» **REQUIRED WORK**
Locate the word "airport" in the entries below, then gather every line that holds it.

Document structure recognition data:
========================================================================
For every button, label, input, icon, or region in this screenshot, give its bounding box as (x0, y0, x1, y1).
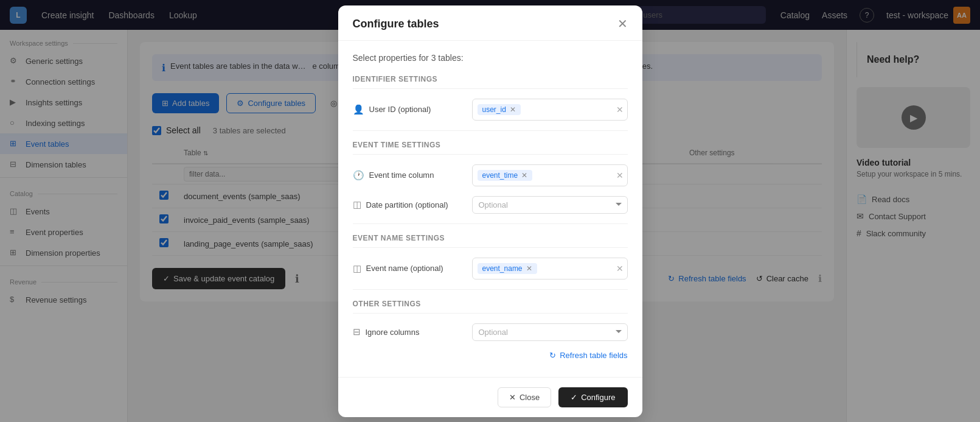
user-id-text: User ID (optional) (369, 105, 431, 114)
modal-configure-btn[interactable]: ✓ Configure (558, 387, 627, 407)
ignore-columns-select[interactable]: Optional (472, 323, 628, 341)
close-x-icon: ✕ (509, 393, 516, 402)
event-name-clear-all[interactable]: ✕ (616, 264, 624, 273)
user-id-label: 👤 User ID (optional) (353, 104, 462, 115)
configure-label: Configure (581, 393, 615, 402)
modal-refresh-label: Refresh table fields (560, 351, 627, 360)
date-partition-row: ◫ Date partition (optional) Optional (353, 196, 628, 214)
date-partition-select[interactable]: Optional (472, 196, 628, 214)
sep-event-name (353, 223, 628, 224)
calendar-small-icon: ◫ (353, 199, 361, 210)
close-label: Close (520, 393, 540, 402)
ignore-columns-row: ⊟ Ignore columns Optional (353, 323, 628, 341)
event-time-column-row: 🕐 Event time column event_time ✕ ✕ (353, 164, 628, 186)
configure-check-icon: ✓ (571, 393, 577, 402)
ignore-columns-value: Optional (472, 323, 628, 341)
event-name-label: ◫ Event name (optional) (353, 263, 462, 274)
sep-other (353, 289, 628, 290)
sep-event-time (353, 130, 628, 131)
columns-icon: ⊟ (353, 326, 361, 337)
modal-body: Select properties for 3 tables: Identifi… (338, 41, 642, 377)
modal-refresh-area: ↻ Refresh table fields (353, 351, 628, 360)
ignore-columns-text: Ignore columns (366, 328, 420, 337)
other-section-title: Other settings (353, 300, 628, 314)
event-name-text: Event name (optional) (366, 264, 443, 273)
clock-icon: 🕐 (353, 170, 364, 181)
event-name-section-title: Event name settings (353, 234, 628, 248)
date-partition-value: Optional (472, 196, 628, 214)
event-time-value: event_time ✕ ✕ (472, 164, 628, 186)
event-time-tag: event_time ✕ (478, 170, 533, 181)
modal-refresh-button[interactable]: ↻ Refresh table fields (549, 351, 627, 360)
tag-icon: ◫ (353, 263, 361, 274)
configure-tables-modal: Configure tables ✕ Select properties for… (338, 5, 642, 417)
modal-header: Configure tables ✕ (338, 5, 642, 41)
event-time-tag-remove[interactable]: ✕ (521, 171, 527, 180)
event-time-section-title: Event time settings (353, 141, 628, 155)
modal-refresh-icon: ↻ (549, 351, 556, 360)
user-id-tag-text: user_id (482, 105, 506, 114)
user-id-tag: user_id ✕ (478, 104, 521, 115)
event-time-clear-all[interactable]: ✕ (616, 171, 624, 180)
ignore-columns-label: ⊟ Ignore columns (353, 326, 462, 337)
modal-footer: ✕ Close ✓ Configure (338, 377, 642, 417)
user-id-value: user_id ✕ ✕ (472, 99, 628, 121)
event-time-text: Event time column (369, 171, 434, 180)
event-name-tag-input[interactable]: event_name ✕ ✕ (472, 258, 628, 280)
user-id-tag-remove[interactable]: ✕ (510, 105, 516, 114)
event-name-tag: event_name ✕ (478, 263, 537, 274)
event-name-tag-text: event_name (482, 264, 523, 273)
modal-subtitle: Select properties for 3 tables: (353, 53, 628, 63)
user-icon: 👤 (353, 104, 364, 115)
event-name-row: ◫ Event name (optional) event_name ✕ ✕ (353, 258, 628, 280)
modal-title: Configure tables (353, 18, 439, 30)
user-id-clear-all[interactable]: ✕ (616, 105, 624, 114)
event-time-label: 🕐 Event time column (353, 170, 462, 181)
user-id-field-row: 👤 User ID (optional) user_id ✕ ✕ (353, 99, 628, 121)
identifier-section-title: Identifier settings (353, 75, 628, 89)
modal-close-btn[interactable]: ✕ Close (498, 387, 551, 407)
modal-close-button[interactable]: ✕ (617, 18, 628, 30)
event-time-tag-text: event_time (482, 171, 518, 180)
date-partition-text: Date partition (optional) (366, 200, 448, 209)
event-time-tag-input[interactable]: event_time ✕ ✕ (472, 164, 628, 186)
event-name-tag-remove[interactable]: ✕ (526, 264, 532, 273)
event-name-value: event_name ✕ ✕ (472, 258, 628, 280)
modal-overlay[interactable]: Configure tables ✕ Select properties for… (0, 0, 980, 422)
user-id-tag-input[interactable]: user_id ✕ ✕ (472, 99, 628, 121)
date-partition-label: ◫ Date partition (optional) (353, 199, 462, 210)
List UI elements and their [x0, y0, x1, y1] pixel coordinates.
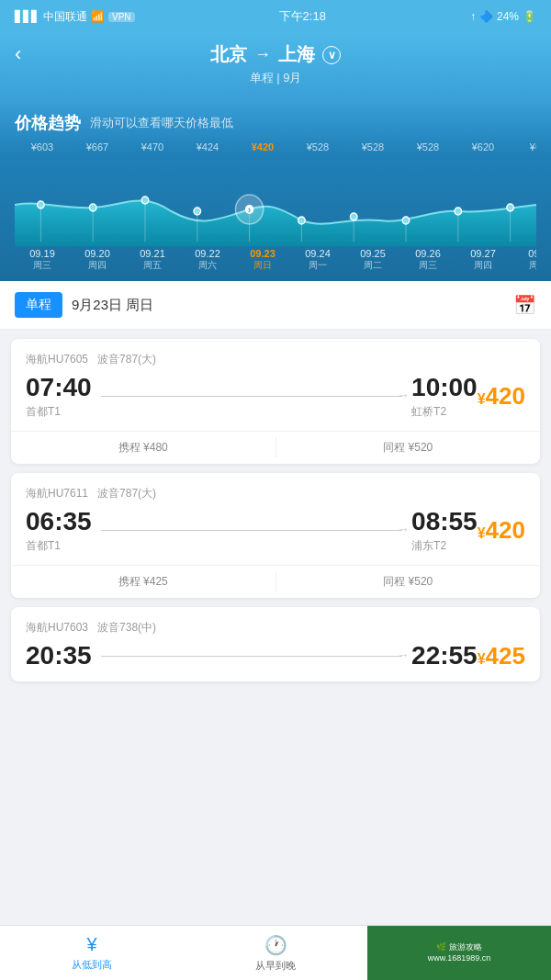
status-bar: ▋▋▋ 中国联通 📶 VPN 下午2:18 ↑ 🔷 24% 🔋 [0, 0, 551, 33]
trip-type: 单程 [250, 71, 274, 84]
departure-block-0: 07:40 首都T1 [26, 373, 92, 420]
time-sort-icon: 🕐 [264, 934, 287, 956]
calendar-icon[interactable]: 📅 [513, 294, 536, 316]
arrow-inner-0 [101, 396, 402, 397]
back-button[interactable]: ‹ [15, 42, 21, 66]
trip-info: 单程 | 9月 [15, 70, 536, 86]
signal-icon: ▋▋▋ [15, 10, 39, 23]
date-labels-row: 09.19 周三 09.20 周四 09.21 周五 09.22 周六 09.2… [15, 248, 536, 281]
plane-type-1: 波音787(大) [97, 486, 156, 501]
date-label-6[interactable]: 09.25 周二 [345, 248, 400, 272]
xiecheng-0[interactable]: 携程 ¥480 [11, 432, 276, 464]
price-1: 420 [486, 516, 525, 544]
dep-time-1: 06:35 [26, 507, 92, 536]
arr-time-0: 10:00 [411, 373, 478, 402]
plane-type-0: 波音787(大) [97, 352, 156, 367]
date-label-1[interactable]: 09.20 周四 [70, 248, 125, 272]
price-0: 420 [486, 382, 525, 410]
xiecheng-1[interactable]: 携程 ¥425 [11, 566, 276, 598]
dep-time-0: 07:40 [26, 373, 92, 402]
dep-airport-0: 首都T1 [26, 404, 92, 420]
status-right: ↑ 🔷 24% 🔋 [470, 10, 536, 23]
departure-block-2: 20:35 [26, 641, 92, 670]
price-2: 425 [486, 642, 525, 670]
dep-airport-1: 首都T1 [26, 538, 92, 554]
wifi-icon: 📶 [91, 10, 105, 23]
date-label-7[interactable]: 09.26 周三 [400, 248, 455, 272]
date-label-9[interactable]: 09.2 周五 [511, 248, 536, 272]
trend-title: 价格趋势 [15, 112, 81, 134]
price-sort-icon: ¥ [86, 934, 96, 955]
nav-label-time: 从早到晚 [255, 959, 296, 973]
flight-times-2: 20:35 22:55 ¥425 [26, 641, 525, 670]
route-arrow: → [254, 45, 271, 64]
date-label-4[interactable]: 09.23 周日 [235, 248, 290, 272]
nav-low-to-high[interactable]: ¥ 从低到高 [0, 926, 184, 980]
price-label-9: ¥66 [511, 141, 536, 152]
price-chart[interactable]: › [15, 154, 536, 246]
dropdown-icon[interactable]: ∨ [322, 46, 341, 64]
bottom-nav: ¥ 从低到高 🕐 从早到晚 🌿 旅游攻略 www.1681989.cn [0, 925, 551, 980]
arrival-block-0: 10:00 虹桥T2 [411, 373, 478, 420]
plane-type-2: 波音738(中) [97, 620, 156, 636]
origin-city: 北京 [210, 42, 247, 67]
nav-early-to-late[interactable]: 🕐 从早到晚 [184, 926, 367, 980]
flight-times-1: 06:35 首都T1 08:55 浦东T2 ¥420 [26, 507, 525, 554]
flight-info-row-2: 海航HU7603 波音738(中) [26, 620, 525, 636]
flight-times-0: 07:40 首都T1 10:00 虹桥T2 ¥420 [26, 373, 525, 420]
route-title: 北京 → 上海 ∨ [15, 42, 536, 67]
date-label-0[interactable]: 09.19 周三 [15, 248, 70, 272]
trip-month: 9月 [283, 71, 301, 84]
date-label-5[interactable]: 09.24 周一 [290, 248, 345, 272]
dest-city: 上海 [278, 42, 315, 67]
arr-airport-0: 虹桥T2 [411, 404, 478, 420]
flight-card-2[interactable]: 海航HU7603 波音738(中) 20:35 22:55 ¥425 [11, 607, 540, 681]
flight-arrow-1 [92, 530, 411, 531]
airline-0: 海航HU7605 [26, 352, 88, 367]
flight-footer-0: 携程 ¥480 同程 ¥520 [11, 431, 540, 464]
filter-bar: 单程 9月23日 周日 📅 [0, 281, 551, 330]
date-label-2[interactable]: 09.21 周五 [125, 248, 180, 272]
flight-arrow-0 [92, 396, 411, 397]
flight-main-0: 海航HU7605 波音787(大) 07:40 首都T1 10:00 虹桥T2 … [11, 339, 540, 431]
battery-icon: 🔋 [523, 10, 536, 23]
flight-main-1: 海航HU7611 波音787(大) 06:35 首都T1 08:55 浦东T2 … [11, 473, 540, 565]
flight-card-0[interactable]: 海航HU7605 波音787(大) 07:40 首都T1 10:00 虹桥T2 … [11, 339, 540, 464]
status-time: 下午2:18 [279, 8, 326, 25]
flight-arrow-2 [92, 656, 411, 657]
tongcheng-1[interactable]: 同程 ¥520 [276, 566, 541, 598]
price-label-3: ¥424 [180, 141, 235, 152]
price-label-7: ¥528 [400, 141, 455, 152]
carrier-label: 中国联通 [43, 9, 87, 25]
selected-date: 9月23日 周日 [72, 297, 504, 314]
price-labels-row: ¥603 ¥667 ¥470 ¥424 ¥420 ¥528 ¥528 ¥528 … [15, 141, 536, 152]
date-label-8[interactable]: 09.27 周四 [455, 248, 511, 272]
vpn-badge: VPN [108, 12, 135, 22]
chart-svg: › [15, 154, 536, 246]
arrival-block-1: 08:55 浦东T2 [411, 507, 478, 554]
flight-info-row-0: 海航HU7605 波音787(大) [26, 352, 525, 367]
price-label-4: ¥420 [235, 141, 290, 152]
watermark-text: 🌿 旅游攻略 www.1681989.cn [428, 942, 491, 963]
price-block-2: ¥425 [478, 642, 525, 670]
trip-type-tag[interactable]: 单程 [15, 292, 62, 318]
battery-label: 24% [497, 10, 519, 23]
date-label-3[interactable]: 09.22 周六 [180, 248, 235, 272]
price-label-5: ¥528 [290, 141, 345, 152]
flight-main-2: 海航HU7603 波音738(中) 20:35 22:55 ¥425 [11, 607, 540, 681]
dep-time-2: 20:35 [26, 641, 92, 670]
tongcheng-0[interactable]: 同程 ¥520 [276, 432, 541, 464]
watermark-area: 🌿 旅游攻略 www.1681989.cn [367, 926, 551, 980]
flight-info-row-1: 海航HU7611 波音787(大) [26, 486, 525, 501]
arr-airport-1: 浦东T2 [411, 538, 478, 554]
trend-subtitle: 滑动可以查看哪天价格最低 [90, 115, 233, 131]
flight-card-1[interactable]: 海航HU7611 波音787(大) 06:35 首都T1 08:55 浦东T2 … [11, 473, 540, 598]
arrow-inner-1 [101, 530, 402, 531]
bluetooth-icon: 🔷 [479, 10, 493, 23]
flight-footer-1: 携程 ¥425 同程 ¥520 [11, 565, 540, 598]
header: ‹ 北京 → 上海 ∨ 单程 | 9月 [0, 33, 551, 99]
price-block-0: ¥420 [478, 382, 525, 411]
price-label-8: ¥620 [455, 141, 511, 152]
arr-time-2: 22:55 [411, 641, 478, 670]
price-block-1: ¥420 [478, 516, 525, 545]
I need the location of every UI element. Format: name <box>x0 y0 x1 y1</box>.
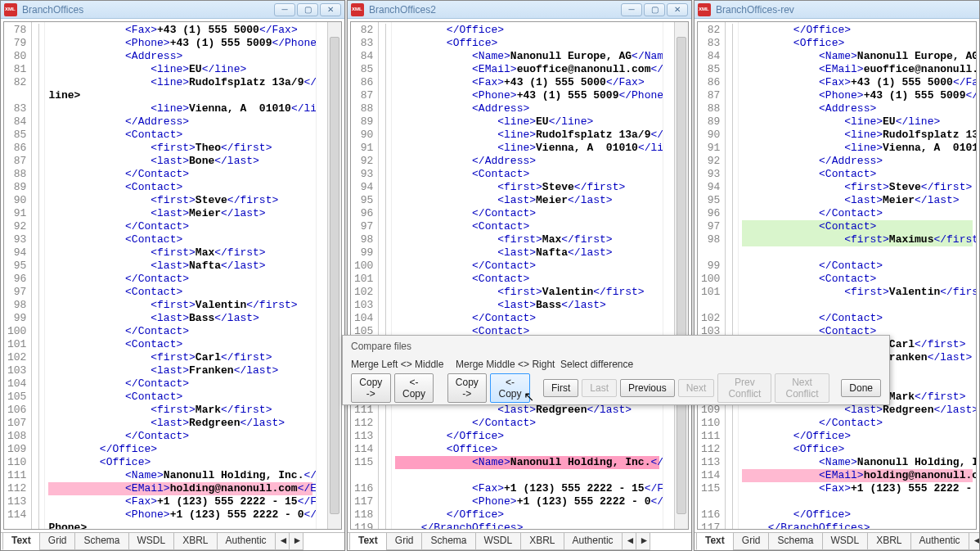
editor-right[interactable]: 8283848586878889909192939495969798991001… <box>697 21 977 530</box>
tab-schema[interactable]: Schema <box>768 533 822 550</box>
previous-button[interactable]: Previous <box>620 379 675 397</box>
tab-text[interactable]: Text <box>2 533 40 550</box>
copy-right-2-button[interactable]: Copy -> <box>447 373 488 403</box>
tab-wsdl[interactable]: WSDL <box>128 533 175 550</box>
close-button[interactable]: ✕ <box>320 3 341 16</box>
tab-text[interactable]: Text <box>349 533 387 550</box>
tab-grid[interactable]: Grid <box>733 533 770 550</box>
vertical-scrollbar[interactable] <box>327 22 341 529</box>
tab-authentic[interactable]: Authentic <box>910 533 969 550</box>
panel-title-left: BranchOffices <box>22 4 274 16</box>
xml-icon <box>4 3 17 16</box>
tab-authentic[interactable]: Authentic <box>564 533 623 550</box>
fold-strip[interactable] <box>32 22 45 529</box>
copy-left-2-button[interactable]: <- Copy <box>490 373 530 403</box>
tab-scroll-right[interactable]: ► <box>289 533 303 550</box>
panel-left: BranchOffices ─ ▢ ✕ 78798081828384858687… <box>0 0 345 551</box>
tab-scroll-left[interactable]: ◄ <box>622 533 636 550</box>
copy-right-1-button[interactable]: Copy -> <box>351 373 391 403</box>
done-button[interactable]: Done <box>841 379 881 397</box>
panel-right: BranchOffices-rev 8283848586878889909192… <box>694 0 980 551</box>
next-button[interactable]: Next <box>678 379 715 397</box>
tab-grid[interactable]: Grid <box>39 533 76 550</box>
tab-wsdl[interactable]: WSDL <box>475 533 522 550</box>
maximize-button[interactable]: ▢ <box>644 3 665 16</box>
fold-strip[interactable] <box>726 22 739 529</box>
tab-schema[interactable]: Schema <box>74 533 128 550</box>
panel-title-right: BranchOffices-rev <box>716 4 976 16</box>
group-merge-left-middle: Merge Left <> Middle <box>351 359 456 370</box>
diff-overview-bar[interactable] <box>316 22 327 529</box>
minimize-button[interactable]: ─ <box>621 3 642 16</box>
panel-middle: BranchOffices2 ─ ▢ ✕ 8283848586878889909… <box>347 0 692 551</box>
tab-scroll-left[interactable]: ◄ <box>969 533 979 550</box>
line-gutter: 7879808182838485868788899091929394959697… <box>4 22 32 529</box>
titlebar-right[interactable]: BranchOffices-rev <box>695 1 979 19</box>
tab-scroll-right[interactable]: ► <box>636 533 650 550</box>
vertical-scrollbar[interactable] <box>674 22 688 529</box>
tab-xbrl[interactable]: XBRL <box>520 533 564 550</box>
code-area[interactable]: </Office> <Office> <Name>Nanonull Europe… <box>739 22 976 529</box>
tab-scroll-left[interactable]: ◄ <box>275 533 290 550</box>
titlebar-middle[interactable]: BranchOffices2 ─ ▢ ✕ <box>348 1 691 19</box>
line-gutter: 8283848586878889909192939495969798991001… <box>698 22 726 529</box>
first-button[interactable]: First <box>543 379 578 397</box>
view-tabs: TextGridSchemaWSDLXBRLAuthentic◄► <box>348 532 691 550</box>
dialog-title: Compare files <box>351 341 881 352</box>
group-merge-middle-right: Merge Middle <> Right <box>456 359 560 370</box>
xml-icon <box>351 3 364 16</box>
line-gutter: 8283848586878889909192939495969798991001… <box>351 22 379 529</box>
code-area[interactable]: </Office> <Office> <Name>Nanonull Europe… <box>392 22 663 529</box>
editor-middle[interactable]: 8283848586878889909192939495969798991001… <box>350 21 689 530</box>
titlebar-left[interactable]: BranchOffices ─ ▢ ✕ <box>1 1 344 19</box>
next-conflict-button[interactable]: Next Conflict <box>775 373 829 403</box>
panel-title-middle: BranchOffices2 <box>369 4 621 16</box>
tab-schema[interactable]: Schema <box>421 533 475 550</box>
close-button[interactable]: ✕ <box>667 3 688 16</box>
diff-overview-bar[interactable] <box>663 22 674 529</box>
tab-xbrl[interactable]: XBRL <box>173 533 217 550</box>
last-button[interactable]: Last <box>582 379 617 397</box>
fold-strip[interactable] <box>379 22 392 529</box>
view-tabs: TextGridSchemaWSDLXBRLAuthentic◄► <box>1 532 344 550</box>
tab-grid[interactable]: Grid <box>386 533 423 550</box>
tab-wsdl[interactable]: WSDL <box>822 533 869 550</box>
view-tabs: TextGridSchemaWSDLXBRLAuthentic◄► <box>695 532 979 550</box>
code-area[interactable]: <Fax>+43 (1) 555 5000</Fax> <Phone>+43 (… <box>45 22 316 529</box>
group-select-difference: Select difference <box>560 359 633 370</box>
copy-left-1-button[interactable]: <- Copy <box>394 373 434 403</box>
tab-authentic[interactable]: Authentic <box>217 533 276 550</box>
tab-xbrl[interactable]: XBRL <box>867 533 910 550</box>
xml-icon <box>698 3 711 16</box>
compare-files-dialog[interactable]: Compare files Merge Left <> Middle Merge… <box>342 335 890 405</box>
maximize-button[interactable]: ▢ <box>297 3 318 16</box>
editor-left[interactable]: 7879808182838485868788899091929394959697… <box>3 21 342 530</box>
prev-conflict-button[interactable]: Prev Conflict <box>717 373 771 403</box>
tab-text[interactable]: Text <box>696 533 734 550</box>
minimize-button[interactable]: ─ <box>274 3 295 16</box>
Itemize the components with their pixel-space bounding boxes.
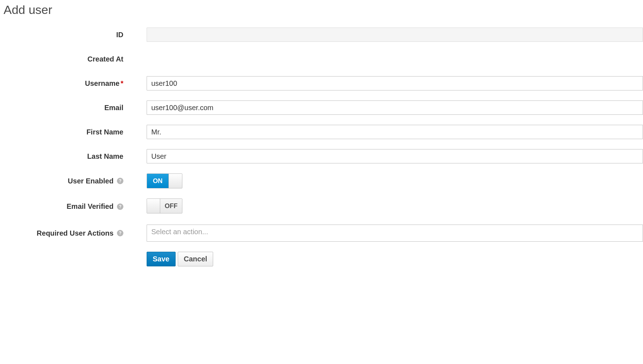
save-button[interactable]: Save [147, 252, 176, 266]
first-name-label: First Name [0, 128, 134, 136]
username-field[interactable] [147, 76, 643, 90]
last-name-label: Last Name [0, 152, 134, 161]
help-icon[interactable]: ? [117, 203, 123, 210]
email-field[interactable] [147, 100, 643, 115]
email-label: Email [0, 104, 134, 112]
required-user-actions-label: Required User Actions ? [0, 229, 134, 237]
created-at-label: Created At [0, 55, 134, 63]
add-user-form: ID Created At Username* Email First Name [0, 28, 643, 266]
required-user-actions-select[interactable]: Select an action... [147, 225, 643, 242]
id-label: ID [0, 31, 134, 39]
page-title: Add user [4, 3, 643, 17]
first-name-field[interactable] [147, 125, 643, 139]
user-enabled-label: User Enabled ? [0, 177, 134, 185]
email-verified-toggle[interactable]: OFF [147, 198, 182, 213]
toggle-off-label: OFF [160, 199, 182, 213]
required-asterisk-icon: * [121, 79, 123, 87]
toggle-handle [147, 199, 160, 213]
user-enabled-toggle[interactable]: ON [147, 173, 182, 188]
toggle-on-label: ON [147, 174, 169, 188]
help-icon[interactable]: ? [117, 230, 123, 236]
id-field [147, 28, 643, 42]
username-label: Username* [0, 79, 134, 88]
last-name-field[interactable] [147, 149, 643, 163]
help-icon[interactable]: ? [117, 178, 123, 184]
email-verified-label: Email Verified ? [0, 202, 134, 211]
cancel-button[interactable]: Cancel [178, 252, 213, 266]
created-at-value [147, 52, 643, 66]
toggle-handle [169, 174, 182, 188]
========================================================================
» **RESPONSE AREA**
dep-airport-0: 首都T1 [26, 404, 92, 420]
dep-airport-1: 首都T1 [26, 538, 92, 554]
arr-airport-0: 虹桥T2 [411, 404, 478, 420]
arr-airport-1: 浦东T2 [411, 538, 478, 554]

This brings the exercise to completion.